Kaya Scodelario, Thomas Brodie-Sangster, Aiden Gillen, Barry Pepper, Ki Hong Li and Giancarlo Esposito joined Patricia Clarkson and Lili Taylor in the film from director Wes Ball. “The Scorch Trials” received a “B+” CinemaScore from its audience, which was 53 percent female and 63 percent under the age of 25. Premium Large Format screens delivered nine percent of the grosses from the market-high 3,791 theaters.

Another giant screen winner was Walden Media and Cross Creek Pictures’ “Everest,” which broke the record for a September IMAX debut by taking in $6 million from 356 locations and added another $3 million from 172 IMAX screens overseas. Those grosses are a nice benefit from the limited debut, an unusual strategic play by Universal designed to build buzz ahead of Friday’s wide debut.

The “Black Mass” showing hit the spot for both Warner Bros. and Depp, whose last five films flopped including “Mortdecai,” “Transcendence,” “Dark Shadows,” “The Lone Ranger” and “The Rum Diaries.”

“He swings for the fences with his roles, and when he misses, he misses. But when he connects — as he did with this one — he hits it out of the park,” said Jeff Goldstein, Warner Bros.’ executive v.p. and distribution sales manager.

Depp definitely hit it out of the park in Boston, the real-life home of the film’s main character Bulger.

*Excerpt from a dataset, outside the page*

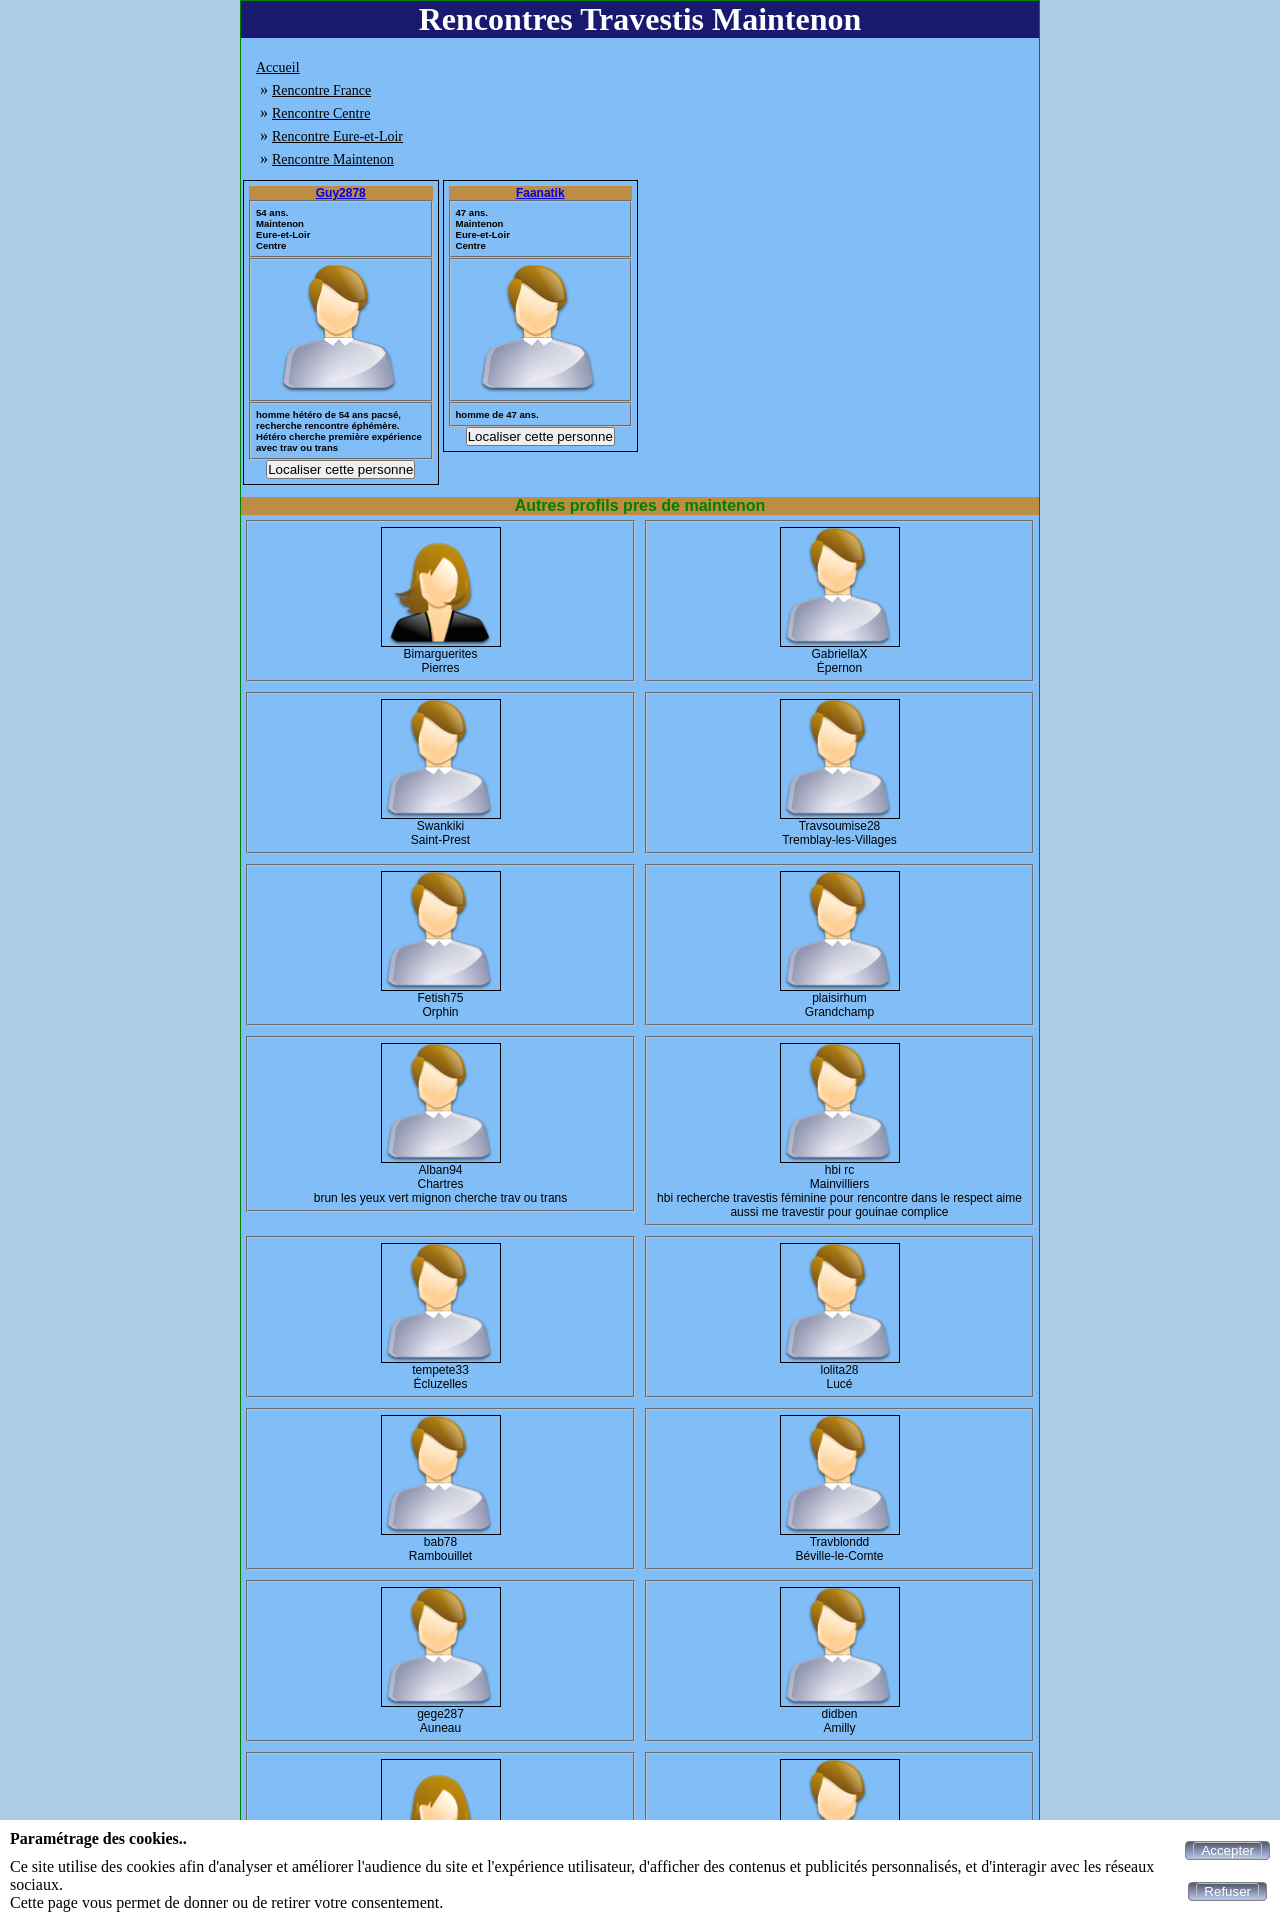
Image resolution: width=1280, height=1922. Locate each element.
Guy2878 (341, 193)
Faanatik (540, 193)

That city delivered a whopping 10 percent of the “Black Mass” grosses, up from around three percent it brings in on most films.

The $360,000 that “Sicario” brought in for Lionsgate translated to a $65,000 per-screen average, better than any film this year and should provide a shot in arm for Friday’s wide expansion of the film, which also stars Benecio del Toro and is directed by Denis Villeneuve.

Lily Tomlin‘s comedy “Grandma” took in $1.5 million from 1,044 theaters and cracked the top ten, after it added 941 theaters in an aggressive fifth-week expansion by distributor Sony Pictures Classics.

It beat out Paramount’s “Captive,” which came in 11th place with $1.4 million from 806 theaters. Tom Cruise‘s “Mission: Impossible – Rogue Nation,” another Paramount film, was eighth with $2.2 million in its eighth week of release. It benefited from a 2-for-1 ticket deal offered by the studio and the largest theater chains.